Collectors and Curators
Focus on Chair Design
For Michael Rich, there's no such thing as a bad chair day.
Even if his chairs aren't in full working order, to the UCLA astronomer, they're still perfect. That's because they're the one-of-a-kind prototypes of icons of 20th-century design. "I love the look; they're beautiful," he says, of his George Nelson Marshmallow Sofa, and his Charles Eames dining chairs.
Forget Chippendale. For savvy collectors, the object du jour is a chair made by one of furniture's modern titans -- Eames, Frank Gehry, Gaetano Pesce. And not just any chair -- it must be one of the very last models the designer worked on before mass-manufacturing.
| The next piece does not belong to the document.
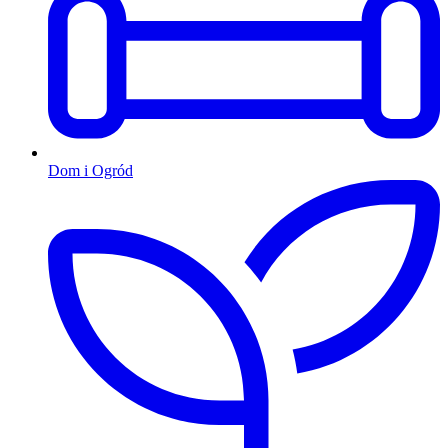
Dom i Ogród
The reason? Collectors say it's like owning a signed copy of a manuscript before it went on to become a bestseller. Even more than a limited-edition photograph, they say, a one-of-a-kind prototype bears the mark of the person who created it.
"It's like getting the artist's original conception," says Peter Loughrey, who runs L.A. Modern, a Los Angeles auction house that specializes in 20th-century and contemporary furniture. "It's a way to get closer to the artist's feelings about what an object should look like. By the time a chair gets into production, it's different."
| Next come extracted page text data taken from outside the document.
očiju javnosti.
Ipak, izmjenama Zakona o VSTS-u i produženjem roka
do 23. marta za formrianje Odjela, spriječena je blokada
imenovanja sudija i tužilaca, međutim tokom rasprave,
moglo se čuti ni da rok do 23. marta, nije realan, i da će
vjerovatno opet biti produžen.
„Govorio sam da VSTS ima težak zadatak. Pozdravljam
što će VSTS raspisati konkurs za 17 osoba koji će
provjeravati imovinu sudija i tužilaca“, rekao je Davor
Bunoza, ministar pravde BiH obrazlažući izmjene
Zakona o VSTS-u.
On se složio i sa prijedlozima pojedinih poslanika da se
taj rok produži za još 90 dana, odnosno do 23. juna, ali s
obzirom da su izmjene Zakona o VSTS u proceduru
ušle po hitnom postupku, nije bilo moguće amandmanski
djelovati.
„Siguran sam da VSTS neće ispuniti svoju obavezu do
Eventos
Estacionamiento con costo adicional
Indeed, the chair has come of age. Collectors view them as an emblem of 20th-century design, as a functional sculpture and as artifacts of evolving innovations. "It's the opportunity to have something unique," says Greg Kuharic, 20th-century decorative works of art specialist at Sotheby's in New York. Though the furniture being bought sometimes isn't functional, people still proudly display the artifact near a working, mass-produced model.
Museums are sitting up and taking notice, too. Chair design is the subject of two current exhibitions. The Denver Museum of Art's "20th-Century Design: Breaking All the Rules," depicts the chair's evolution in the 1900s, while in New York, the Cooper-Hewitt Museum has mounted "100 Masterpieces from the Vitra Museum," which highlights the concepts and materials central to design.
But sit down before you read the price of starting a collection. Dr. Rich paid $67,000 for his 1956 Marshmallow Sofa in 1998. Last year, he added the only known prototype of an Eames dining chair with arms, from 1945, for $107,000, and a 1941 chair created by Eames and Saarinen, for $88,000. Compare that to mass-produced Eames, which sold for about $30 in the '50s.
Even tiny renderings of prototypes have sky-high prices. Collectors are snapping up miniatures of famous chairs for as much as $700 at Switzerland's Vitra.
But when it comes to finding a full-size version, that requires some legwork. Some acquire prototypes by finding one of the test chairs used by early Eames-producer Herman Miller. Serious collectors work through specialists, usually local upscale furniture firms, such as Moss in New York.
Others go closer to the source. John Geresi, a banker in Houston, has a circa-1970 Molar chair that was created by studio furniture maker Wendell Castle, and later produced commercially. How did he get the glittery, fiberglass prototype that resembles a tooth? He bought it from people close to the artist himself.